WORK REQUEST:
From the first line to the last, restate the records word for word, skipping the pictures.
EXTRACTED RECORDS: Begin
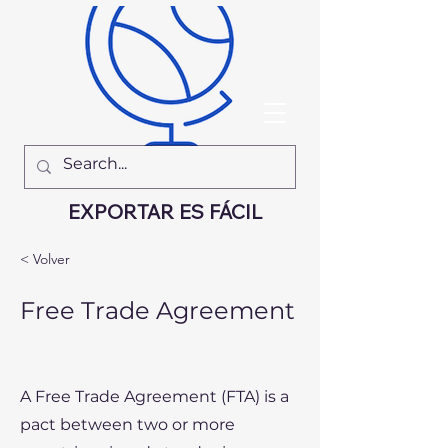
EXPORTAR ES FÁCIL
< Volver
Free Trade Agreement
A Free Trade Agreement (FTA) is a
pact between two or more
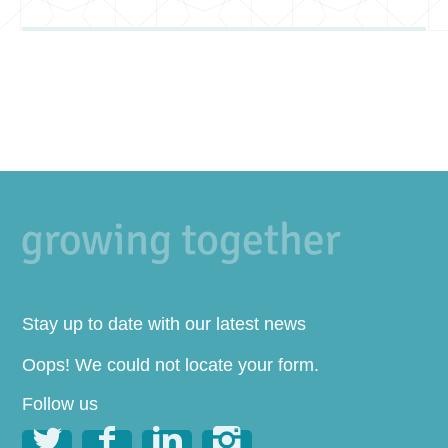
Stay up to date with our latest news
Oops! We could not locate your form.
Follow us




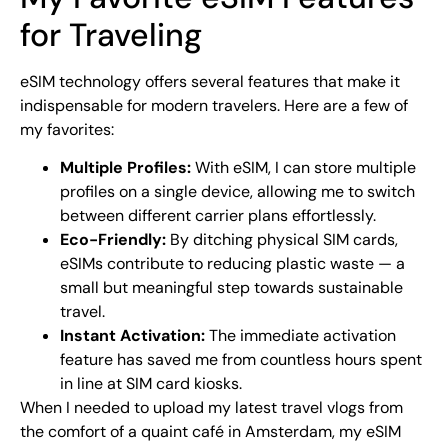
for Traveling
eSIM technology offers several features that make it
indispensable for modern travelers. Here are a few of
my favorites:
Multiple Profiles:
With eSIM, I can store multiple
profiles on a single device, allowing me to switch
between different carrier plans effortlessly.
Eco-Friendly:
By ditching physical SIM cards,
eSIMs contribute to reducing plastic waste — a
small but meaningful step towards sustainable
travel.
Instant Activation:
The immediate activation
feature has saved me from countless hours spent
in line at SIM card kiosks.
When I needed to upload my latest travel vlogs from
the comfort of a quaint café in Amsterdam, my eSIM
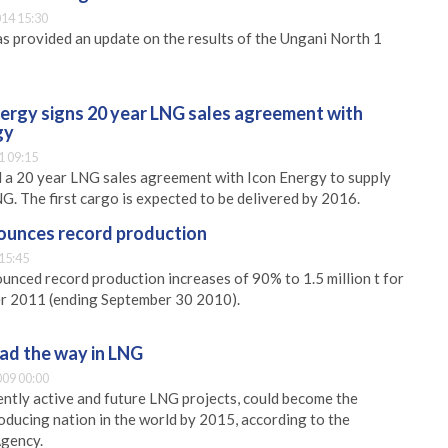
14 15:30
s provided an update on the results of the Ungani North 1
nergy signs 20 year LNG sales agreement with
gy
1 09:15
 a 20 year LNG sales agreement with Icon Energy to supply
G. The first cargo is expected to be delivered by 2016.
ounces record production
15:45
nced record production increases of 90% to 1.5 million t for
ter 2011 (ending September 30 2010).
ead the way in LNG
09 00:00
rently active and future LNG projects, could become the
ducing nation in the world by 2015, according to the
Agency.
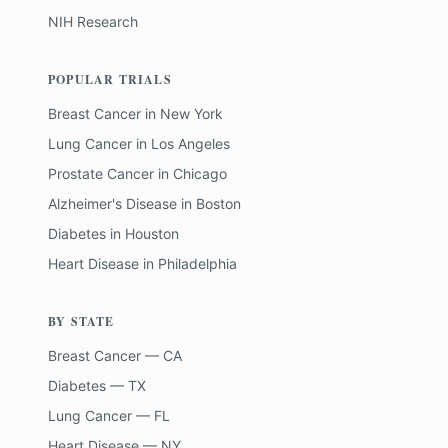
NIH Research
POPULAR TRIALS
Breast Cancer
in
New York
Lung Cancer
in
Los Angeles
Prostate Cancer
in
Chicago
Alzheimer's Disease
in
Boston
Diabetes
in
Houston
Heart Disease
in
Philadelphia
BY STATE
Breast Cancer — CA
Diabetes — TX
Lung Cancer — FL
Heart Disease — NY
EXTRACTED RECORDS: End
EXERCISE OUTPUT:
EXPORTAR ES FÁCIL
< Volver
Free Trade Agreement
A Free Trade Agreement (FTA) is a
pact between two or more
Stay up to date with our latest news
Oops! We could not locate your form.
Follow us




for Traveling
eSIM technology offers several features that make it
indispensable for modern travelers. Here are a few of
my favorites:
Multiple Profiles:
With eSIM, I can store multiple
profiles on a single device, allowing me to switch
between different carrier plans effortlessly.
Eco-Friendly:
By ditching physical SIM cards,
eSIMs contribute to reducing plastic waste — a
small but meaningful step towards sustainable
travel.
Instant Activation:
The immediate activation
feature has saved me from countless hours spent
in line at SIM card kiosks.
When I needed to upload my latest travel vlogs from
the comfort of a quaint café in Amsterdam, my eSIM
14 15:30
s provided an update on the results of the Ungani North 1
nergy signs 20 year LNG sales agreement with
gy
1 09:15
 a 20 year LNG sales agreement with Icon Energy to supply
G. The first cargo is expected to be delivered by 2016.
ounces record production
15:45
nced record production increases of 90% to 1.5 million t for
ter 2011 (ending September 30 2010).
ead the way in LNG
09 00:00
rently active and future LNG projects, could become the
ducing nation in the world by 2015, according to the
Agency.
NIH Research
POPULAR TRIALS
Breast Cancer
in
New York
Lung Cancer
in
Los Angeles
Prostate Cancer
in
Chicago
Alzheimer's Disease
in
Boston
Diabetes
in
Houston
Heart Disease
in
Philadelphia
BY STATE
Breast Cancer — CA
Diabetes — TX
Lung Cancer — FL
Heart Disease — NY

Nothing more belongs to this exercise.